August 5, 2022

Guv and AG file motion to dismiss lawsuit challenging New Mexico’s legal abortion status

Hannah Grover

Gov. Michelle Lujan Grisham and New Mexico Attorney General Hector Balderas filed a motion on Thursday to dismiss a lawsuit challenging New Mexico’s legal abortion status.

Filed in the Fifth Judicial District Court in Chaves County in late June by state Sen. David Gallegos, R-Eunice, Roswell-based write-in Independent candidate for New Mexico Commissioner of Public Lands Larry Marker and Albuquerque-based former Republican primary candidate for Governor Ethel Maharg, the original suit challenged the fact that New Mexico legislature’s repeal of the state’s 1969 anti-abortion law allows legal abortion across the state.

“Simply stated, no law, act or statute exists that allows for or legalizes abortion procedures in the state of New Mexico,” the lawsuit stated.

Abortion remains legal in the state of New Mexico because the 2021 Legislature repealed the 1969 law that banned abortion, criminalizing it with few exceptions. Lujan Grisham signed the Respect New Mexico Women and Families Act in February 2021, before the legislature ended its session. The old law had remained dormant since the U.S. Supreme Court decided Roe v. Wade but could have become a trigger law if the court overturned the 1973 decision, which it did in late June.

Lujan Grisham and Balderas’ motion to dismiss says that “by repealing the only criminal statute forbidding and penalizing abortion, the Legislature ensured that abortion could continue to be provided safely in New Mexico should the U.S. Supreme Court overrule Roe and its progeny.”

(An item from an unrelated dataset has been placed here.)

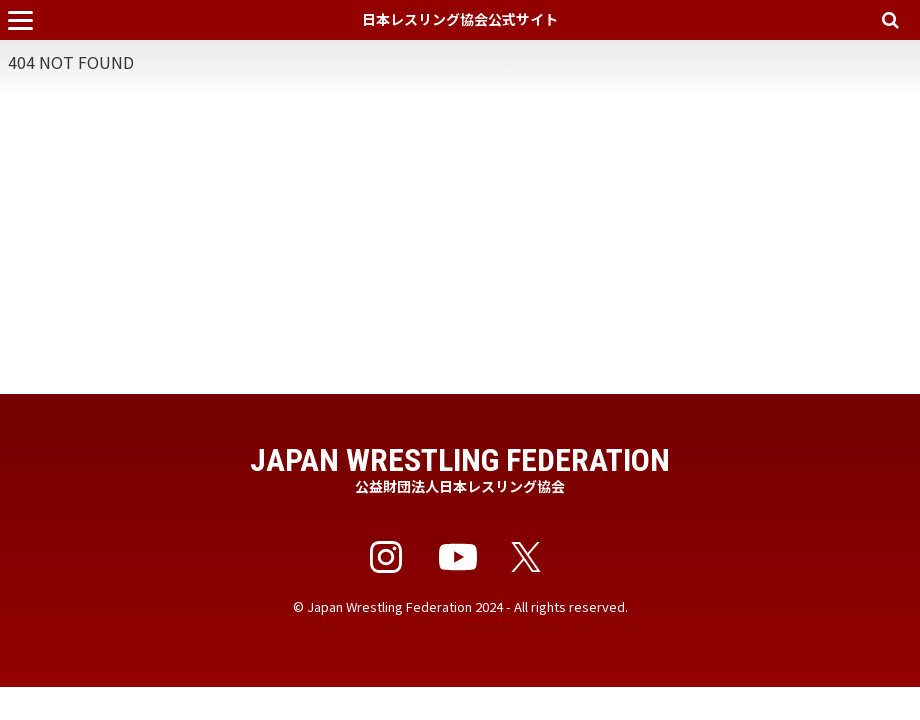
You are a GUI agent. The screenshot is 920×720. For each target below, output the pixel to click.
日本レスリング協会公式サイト (460, 19)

Marker responded to a request for comment by saying that he had not had a chance to read the motion to dismiss.

“The petition for declaratory judgment is simply asking the court to provide a ruling that will clarify what laws, if any, are currently valid in New Mexico. To be honest, I am wondering why anyone would oppose the court providing some clarity,” he wrote in an email to NM Political Report.

The motion to dismiss states that the plaintiffs have “failed to cite to any authority permitting them to sue the Governor or the Attorney General for the relief they seek.

“The Complaint only cites to the Declaratory Judgment Act, which the Supreme Court has ruled is insufficient to demonstrate the state’s consent to be sued.”